My two cents.
The most difficult thing in photography in the digital age is picking which ones to keep. Take a look at the photographers of National Geographic, they take tens of thousands of images for a singe shoot, and might get anywhere from a half a dozen to 20 images chosen by the editors. The editors look at all the images - not just the ones that the photographer chooses. Some of us have spoken about one particular Geographic photographer Joel Sartore
Joel Sartore Photography who was being filmed for PBS when the editor - sort of asked why did he take so few photos this time (a several week trip to Alaska) - he only shot 700 rolls of film (he has since gone digital). That was a much smaller number compared to the last article (around 950). 700 rolls of 36 shot slide film (no PP at all thank you very much) is 25,200 images as opposed to 34,200 images. These are the images that he sent in - the rejects never crossed the door.

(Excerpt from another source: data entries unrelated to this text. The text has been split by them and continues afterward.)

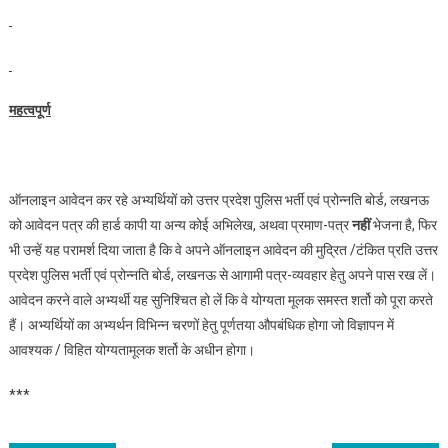
महत्‍वपूर्ण
ऑनलाइन आवेदन कर रहे अभ्यर्थ‍ियों को उत्तर प्रदेश पुलिस भर्ती एवं प्रोन्नति बोर्ड, लखनऊ
को आवेदन पत्र की हार्ड कापी या अन्‍य कोई अभिलेख, अथवा प्रमाण-पत्र
नहीं
भेजना है, फिर
भी उन्‍हें यह परामर्श दिया जाता है कि वे अपने ऑनलाइन आवेदन की मुद्रित /टंकित प्रति उत्तर
प्रदेश पुलिस भर्ती एवं प्रोन्नति बोर्ड, लखनऊ से आगामी पत्र-व्‍यवहार हेतु अपने पास रख लें।
आवेदन करने वाले अभ्‍यर्थी यह सुनिश्चित हो लें कि वे योग्‍यता मूलक समस्‍त शर्तो को पूरा करते
हैं। अभ्‍यर्थियों का अभ्‍यर्थन विभिन्‍न चरणों हेतु पूर्णतया औपबंधिक होगा जो विज्ञापन में
आवश्‍यक / विहित योग्‍यतामूलक शर्तो के अधीन होगा।
***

However, Geographic’s rules on image use is that they only put the ones they publish into their archives, the photographer holds the copyright, the images are Geographic’s to use for one year after publication before the photographer can show them and any image not chosen can be used at anytime by the photographer. Look at his site - you will find many images that never graced the pages of NGM and are some of the best wildlife images around.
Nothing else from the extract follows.